[英]r dplyr ends_with multiple string matches
Can I use dplyr::select(ends_with) to select column names that fit any of multiple conditions.我可以使用 dplyr::select(ends_with) 来选择符合多个条件中的任何一个的列名。 Considering my column names, I want to use ends with instead of contains or matches, because the strings I want to select are relevant at the end of the column name, but may also appear in the middle in others.
考虑到我的列名,我想使用结尾而不是包含或匹配,因为我要选择的字符串在列名的末尾是相关的,但也可能出现在其他列名的中间。 For instance,
例如,
df <- data.frame(a10 = 1:4,
a11 = 5:8,
a20 = 1:4,
a12 = 5:8)
I want to select columns that end with 1 or 2, to have only columns a11 and a12.我想选择以 1 或 2 结尾的列,只包含 a11 和 a12 列。 Is select(ends_with) the best way to do this?

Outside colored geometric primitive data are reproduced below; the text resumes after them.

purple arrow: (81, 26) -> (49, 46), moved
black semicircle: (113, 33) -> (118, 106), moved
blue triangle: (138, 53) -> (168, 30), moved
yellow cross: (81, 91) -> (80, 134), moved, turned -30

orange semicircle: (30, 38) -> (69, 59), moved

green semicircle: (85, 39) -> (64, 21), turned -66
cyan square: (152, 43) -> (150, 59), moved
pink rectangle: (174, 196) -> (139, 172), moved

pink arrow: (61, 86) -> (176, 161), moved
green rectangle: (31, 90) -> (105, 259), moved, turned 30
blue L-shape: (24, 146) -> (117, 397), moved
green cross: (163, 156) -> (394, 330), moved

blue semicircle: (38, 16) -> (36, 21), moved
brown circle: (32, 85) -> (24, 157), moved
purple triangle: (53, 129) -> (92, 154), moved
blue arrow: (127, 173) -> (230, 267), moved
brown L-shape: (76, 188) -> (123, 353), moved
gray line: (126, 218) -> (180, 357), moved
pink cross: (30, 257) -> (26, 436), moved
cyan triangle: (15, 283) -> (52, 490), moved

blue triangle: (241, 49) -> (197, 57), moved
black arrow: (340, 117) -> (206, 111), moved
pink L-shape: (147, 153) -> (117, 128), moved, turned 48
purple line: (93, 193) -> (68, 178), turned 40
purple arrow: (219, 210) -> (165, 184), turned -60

select(ends_with) 是最好的方法吗?
Thanks!谢谢!
You can also do this using regular expressions.您也可以使用正则表达式执行此操作。 I know you did not want to use matches initially, but it actually works quite well if you use the "end of string" symbol
$
.我知道您最初不想使用匹配项,但如果您使用“字符串结尾”符号
$
,它实际上效果很好。 Separate your various endings with |
用
|
分隔你的各种结局. .
df <- data.frame(a10 = 1:4,
a11 = 5:8,
a20 = 1:4,
a12 = 5:8)
df %>% select(matches('1$|2$'))
a11 a12
1 5 5
2 6 6
3 7 7
4 8 8
If you have a more complex example with a long list, use paste0
with collapse = '|'
如果你有一个更复杂的例子,列表很长,请使用带有
collapse = '|'
paste0
. .
dff <- data.frame(a11 = 1:3,
a12 = 2:4,
a13 = 3:5,
a16 = 5:7,
my_cat = LETTERS[1:3],
my_dog = LETTERS[5:7],
my_snake = LETTERS[9:11])
my_cols <- paste0(c(1,2,6,'dog','cat'),
'$',
collapse = '|')
dff %>% select(matches(my_cols))
a11 a12 a16 my_cat my_dog
1 1 2 5 A E
2 2 3 6 B F
3 3 4 7 C G
From version 1.0.0 , you can combine multiple selections using Boolean logic such as !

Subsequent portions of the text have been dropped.